## What the task asks
Every line below from the one with "水上發電機組浮動平台與其錨泊系統之技術開發" through the one with "und weitere Fahrten" should be retyped exactly, both ends included; no other lines and no pictures.

## Information
○ ○ ○ ○

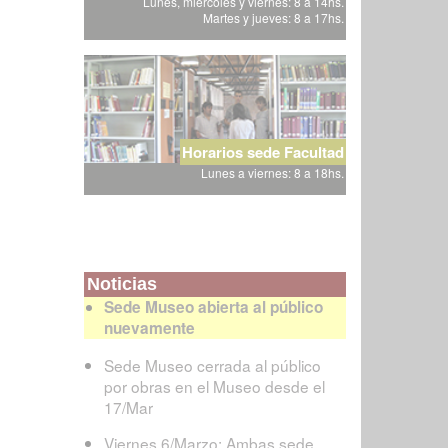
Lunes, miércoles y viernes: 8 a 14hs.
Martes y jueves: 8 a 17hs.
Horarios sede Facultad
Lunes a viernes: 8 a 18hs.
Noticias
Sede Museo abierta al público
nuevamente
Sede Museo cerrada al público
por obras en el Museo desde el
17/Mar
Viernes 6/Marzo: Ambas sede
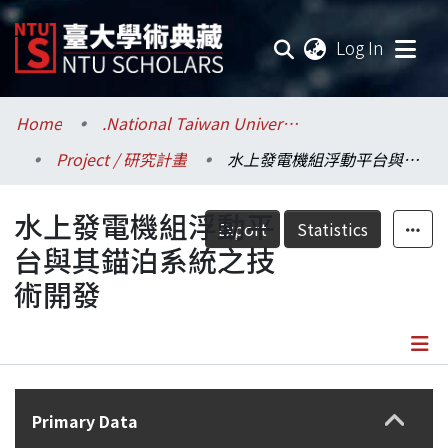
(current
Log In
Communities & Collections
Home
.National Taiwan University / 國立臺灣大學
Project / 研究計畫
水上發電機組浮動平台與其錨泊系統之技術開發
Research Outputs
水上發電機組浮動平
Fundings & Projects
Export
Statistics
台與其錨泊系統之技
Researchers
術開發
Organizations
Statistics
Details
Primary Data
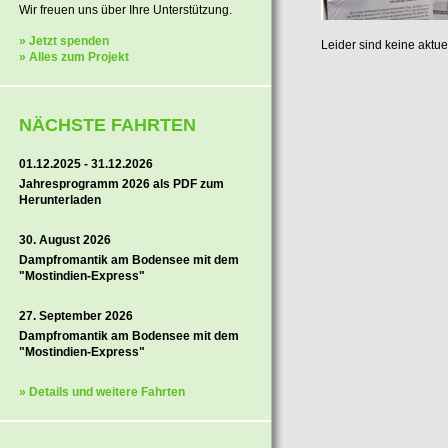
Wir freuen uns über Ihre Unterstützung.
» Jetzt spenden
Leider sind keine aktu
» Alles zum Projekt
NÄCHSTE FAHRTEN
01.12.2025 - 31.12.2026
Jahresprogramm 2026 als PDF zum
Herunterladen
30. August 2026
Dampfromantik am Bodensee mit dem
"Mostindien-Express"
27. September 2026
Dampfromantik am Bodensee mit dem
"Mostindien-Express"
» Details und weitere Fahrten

○ ○ ○ ○

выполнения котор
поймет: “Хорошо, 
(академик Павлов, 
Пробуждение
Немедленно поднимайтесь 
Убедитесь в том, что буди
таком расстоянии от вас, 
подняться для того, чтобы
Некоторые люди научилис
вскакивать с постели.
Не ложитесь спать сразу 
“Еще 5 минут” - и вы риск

○ ○ ○ ○

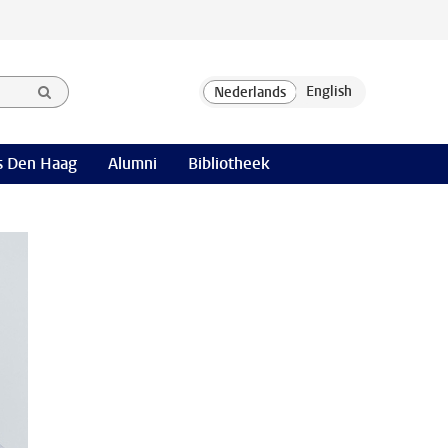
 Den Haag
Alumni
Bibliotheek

○ ○ ○ ○

## Answer box
水上發電機組浮動平台與其錨泊系統之技術開發
Research Outputs
水上發電機組浮動平
Fundings & Projects
Export
Statistics
台與其錨泊系統之技
Researchers
術開發
Organizations
Statistics
Details
Primary Data
Wir freuen uns über Ihre Unterstützung.
» Jetzt spenden
Leider sind keine aktu
» Alles zum Projekt
NÄCHSTE FAHRTEN
01.12.2025 - 31.12.2026
Jahresprogramm 2026 als PDF zum
Herunterladen
30. August 2026
Dampfromantik am Bodensee mit dem
"Mostindien-Express"
27. September 2026
Dampfromantik am Bodensee mit dem
"Mostindien-Express"
» Details und weitere Fahrten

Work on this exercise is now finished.